Fellow former Razorbacks star Andrew Landry and Martin Piller were a stroke back. Landry, the second-round leader, had a 70 on the Stadium Course. Piller, the husband of LPGA tour player Gerina Piller, shot a 67 at La Quinta. They are both winless on the PGA Tour.
Jon Rahm had a 70 at the Stadium Course to reach 17 under. The top-ranked player in the field at No. 3, Rahm beat up the par 5s again, but had four bogeys – three on par 3s. He has played the 12 par 5s in 13 under with an eagle and 11 birdies.
Scott Piercy also was two strokes back after a 66 at the Stadium.
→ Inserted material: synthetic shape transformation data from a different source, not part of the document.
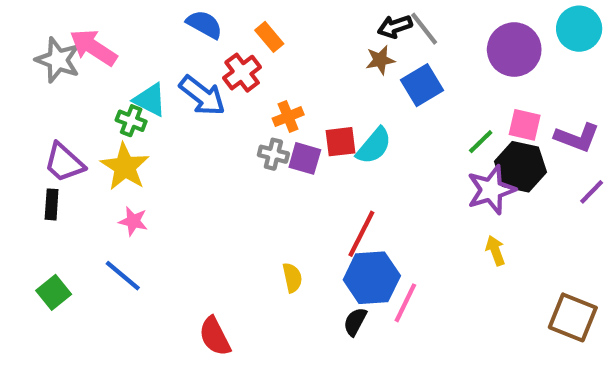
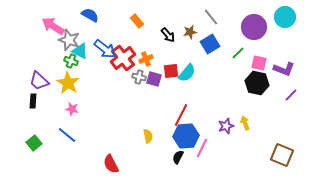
blue semicircle: (204, 24) -> (90, 15), moved
black arrow: (395, 27) -> (168, 35), moved, turned -112
gray star: (58, 60) -> (69, 40), moved
red cross: (242, 73) -> (123, 58), moved, size x1.4
green line: (481, 142) -> (238, 53), moved
purple star: (491, 190) -> (226, 126), moved, size x0.7

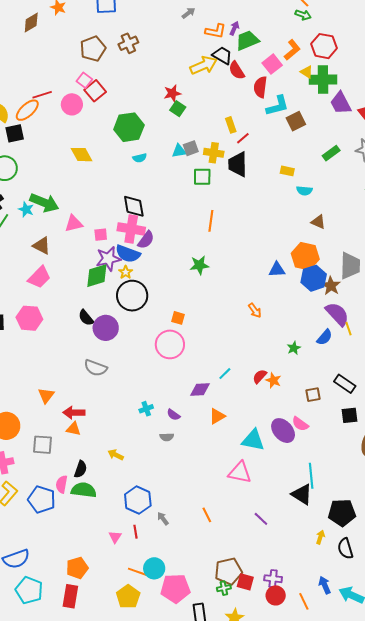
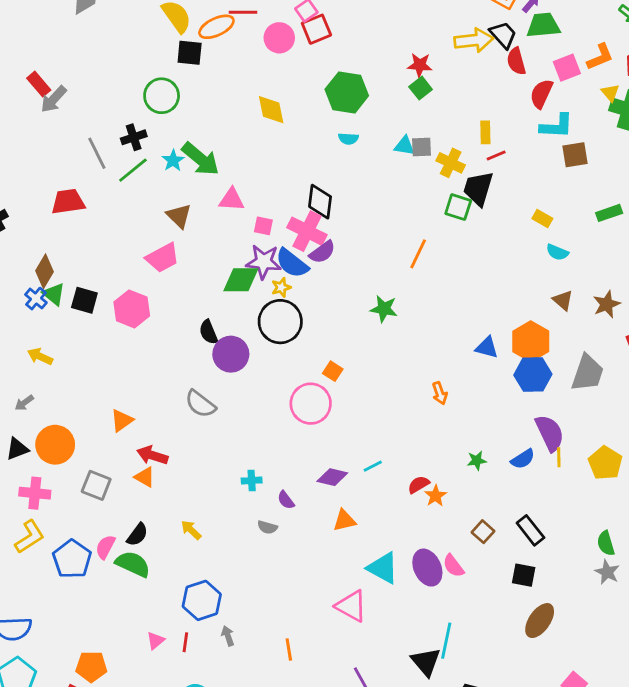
green square: (202, 177) -> (458, 207), moved
brown star: (331, 286) -> (607, 304), moved
brown square: (313, 395) -> (483, 532), turned 35

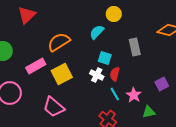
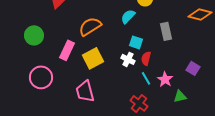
pink rectangle: (36, 66) -> (67, 50), turned -36
purple square: (162, 84) -> (193, 68), turned -32
pink trapezoid: (54, 107) -> (85, 91), turned 35

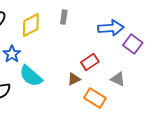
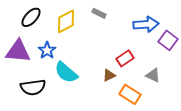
gray rectangle: (64, 17) -> (99, 13), turned -72

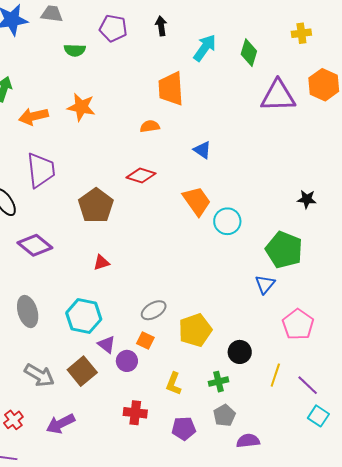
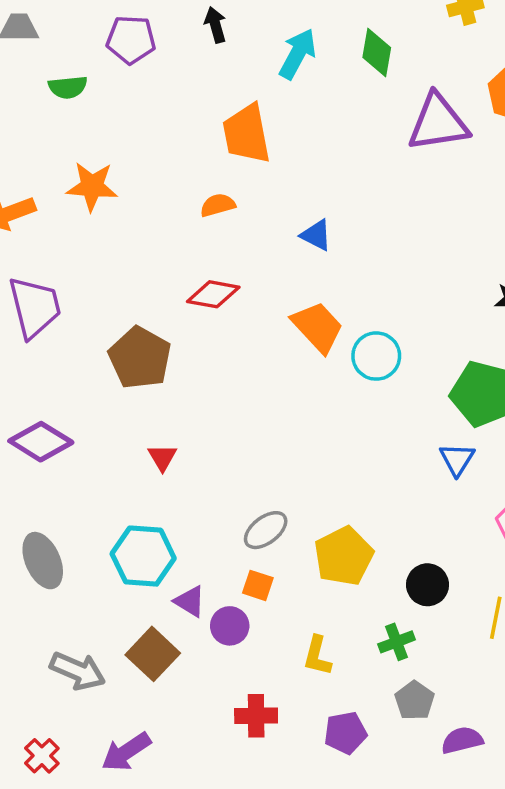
red triangle: (101, 263) -> (162, 457), turned -36

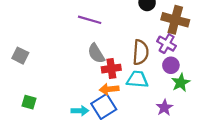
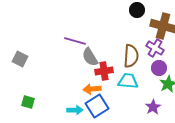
purple line: (90, 20) -> (75, 41), moved
orange arrow: (109, 89) -> (92, 89), moved

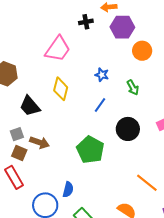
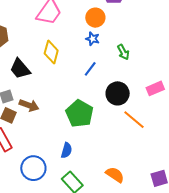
orange circle: (142, 51) -> (95, 18), moved
orange line: (147, 183) -> (134, 120), moved
blue semicircle: (68, 190) -> (67, 150), moved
Adam Hadwin had a 67 at La Quinta a year after shooting a third-round 59 on the course. The Canadian was 16 under along with Grayson Murray and Brandon Harkins. Murray had a 67 on PGA West's Jack Nicklaus Tournament Course, and Harkins shot 68 on the Stadium Course.
Phil Mickelson missed the cut in his first tournament of the year for the second time in his career, shooting a 74 on the Stadium Course to finish at 4 under – four strokes from a Sunday tee time.
The 47-year-old Hall of Famer was playing for the first time since late October. He also missed the cut in the Phoenix Open in his 2009 opener.
Charlie Reiter, the Palm Desert High School senior playing on the first sponsor exemption the event has given to an amateur, also missed the cut. The Southern California recruit had three early straight double bogeys in a 77 on the Stadium that left him 1 over for the week.
John Daly had an 80 at La Quinta. He opened with a triple bogey and had six bogeys – four in a row to start his second nine – and only one birdie. The 51-year-old Daly opened with a 69 on the Nicklaus layout and had a 71 on Friday at the Stadium.
Phil misses CareerBuilder cut for first time in 24 years
Phil Mickelson missed the cut Saturday at the CareerBuilder Challenge. It’s a rare occurrence in his Hall of Fame career.
He has played the event 15 times, going back to when it was known as the Bob Hope Classic. He has won it twice.
How rare is his missing the cut there?
The last time he did so, there was no such thing as a DVD, Wi-Fi, iPods, Xbox, DVR capability or YouTube.
The PGA Tour’s Jon Rahm didn’t exist, either.
The last time Mickelson missed a cut in this event was 1994, nine months before Rahm was born.
Mickelson struggled to a 2-over-par 74 in the heavy winds Saturday on the PGA West Stadium Course, missing the 54-hole cut by four shots. He hit just four of 14 fairways, just nine of 18 greens. He took a double bogey at the 15th after requiring two shots to escape the steep-walled bunker on the left side of the green.
Mickelson won’t have to wait long to try to get back in the hunt. He’s scheduled to play the Farmers Insurance Open next week at Torrey Pines in La Jolla, Calif.
Defending champ Gana co-leads Latin America Amateur
Toto Gana moved into early position to try to win a return trip to the Masters Saturday by grabbing a share of the first-round lead at the Latin America Amateur Championship.
The defending champ posted a 3-under-par 68 at Prince of Wales Country Club in his native Chile, equaling the rounds of Argentina’s Mark Montenegro and Colombia’s Pablo Torres.
They are one shot ahead of Mexico’s Alvaro Ortiz and Mario Carmona, Argentina’s Horacio Carbonetti and Jaime Lopez Rivarola and the Dominican Republic’s Rhadames Pena.
It’s a bunched leaderboard, with 19 players within three shots of each at the top of the board in the 72-hole event.
“I think I have my game under control,” said Gana, 20, a freshman at Lynn University. “I hit the ball very well, and I also putted very well. So, I am confident about tomorrow.”
The LAAC’s champion will get more than a Masters invitation. He also will be exempt into the The Amateur, the U.S. Amateur and any other USGA event he is eligible to play this year. The champion and players who finish runner-up are also exempt into the final stages of qualifying for The Open and the U.S. Open.
The LAAC was founded by the Masters, the R&A and the USGA, with the purpose of further developing amateur golf in South America, Central America, Mexico and the Caribbean.